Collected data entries
>>

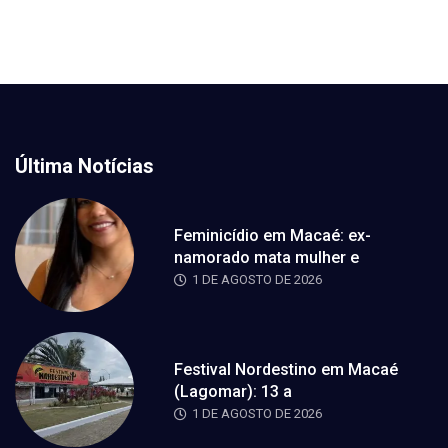
Última Notícias
Feminicídio em Macaé: ex-
namorado mata mulher e
1 DE AGOSTO DE 2026
Festival Nordestino em Macaé
(Lagomar): 13 a
1 DE AGOSTO DE 2026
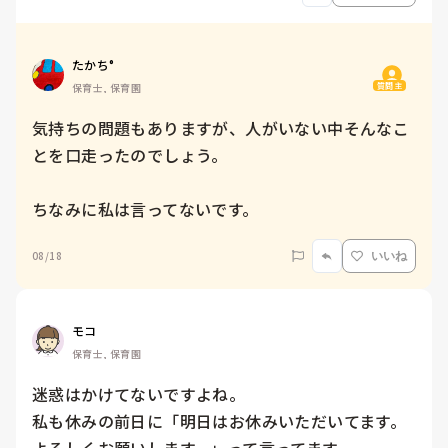
たかち°
質問主
保育士, 保育園
気持ちの問題もありますが、人がいない中そんなこ
とを口走ったのでしょう。

ちなみに私は言ってないです。
08/18
いいね
モコ
保育士, 保育園
迷惑はかけてないですよね。

私も休みの前日に「明日はお休みいただいてます。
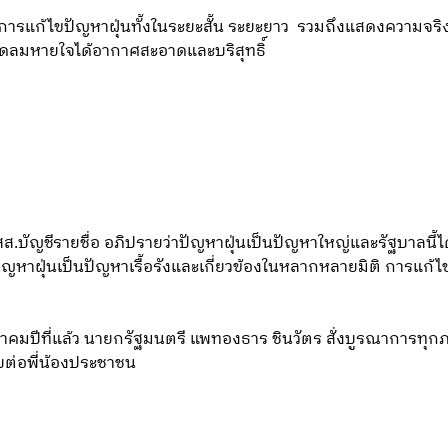
แก้ไขปัญหาฝุ่นทั้งในระยะสั้น ระยะยาว รวมถึงแสดงความจริ
ด้สูดลมหายใจได้อากาศสะอาดและบริสุทธิ์
สส.บัญชีรายชื่อ อภิปรายว่าปัญหาฝุ่นเป็นปัญหาใหญ่และรัฐบาลนี้
 ปัญหาฝุ่นเป็นปัญหาเรื้อรังและเกี่ยวข้องในหลากหลายมิติ การแก้
ุลาคมปีที่แล้ว นายกรัฐมนตรี แพทองธาร ชินวัตร สั่งบูรณาการทุ
บต่อพี่น้องประชาชน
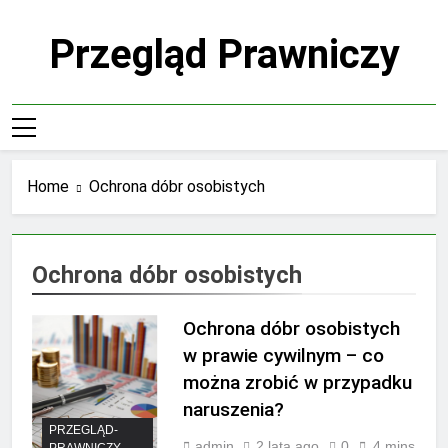
Skip
to
Przegląd Prawniczy
content
Home
Ochrona dóbr osobistych
Ochrona dóbr osobistych
Ochrona dóbr osobistych
w prawie cywilnym – co
można zrobić w przypadku
naruszenia?
PRZEGLĄD-
admin
2 lata ago
0
4 mins
PRAWNICZY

<<

PROBLEM: Although the entries contain pictures, reproduce only the rest, exactly as written.

ANSWER TO THIS EXERCISE:
Última Notícias
Feminicídio em Macaé: ex-
namorado mata mulher e
1 DE AGOSTO DE 2026
Festival Nordestino em Macaé
(Lagomar): 13 a
1 DE AGOSTO DE 2026
たかち°
質問主
保育士, 保育園
気持ちの問題もありますが、人がいない中そんなこ
とを口走ったのでしょう。

ちなみに私は言ってないです。
08/18
いいね
モコ
保育士, 保育園
迷惑はかけてないですよね。

私も休みの前日に「明日はお休みいただいてます。
แก้ไขปัญหาฝุ่นทั้งในระยะสั้น ระยะยาว รวมถึงแสดงความจริ
ด้สูดลมหายใจได้อากาศสะอาดและบริสุทธิ์
สส.บัญชีรายชื่อ อภิปรายว่าปัญหาฝุ่นเป็นปัญหาใหญ่และรัฐบาลนี้
 ปัญหาฝุ่นเป็นปัญหาเรื้อรังและเกี่ยวข้องในหลากหลายมิติ การแก้
ุลาคมปีที่แล้ว นายกรัฐมนตรี แพทองธาร ชินวัตร สั่งบูรณาการทุ
บต่อพี่น้องประชาชน
Skip
to
Przegląd Prawniczy
content
Home
Ochrona dóbr osobistych
Ochrona dóbr osobistych
Ochrona dóbr osobistych
w prawie cywilnym – co
można zrobić w przypadku
naruszenia?
PRZEGLĄD-
admin
2 lata ago
0
4 mins
PRAWNICZY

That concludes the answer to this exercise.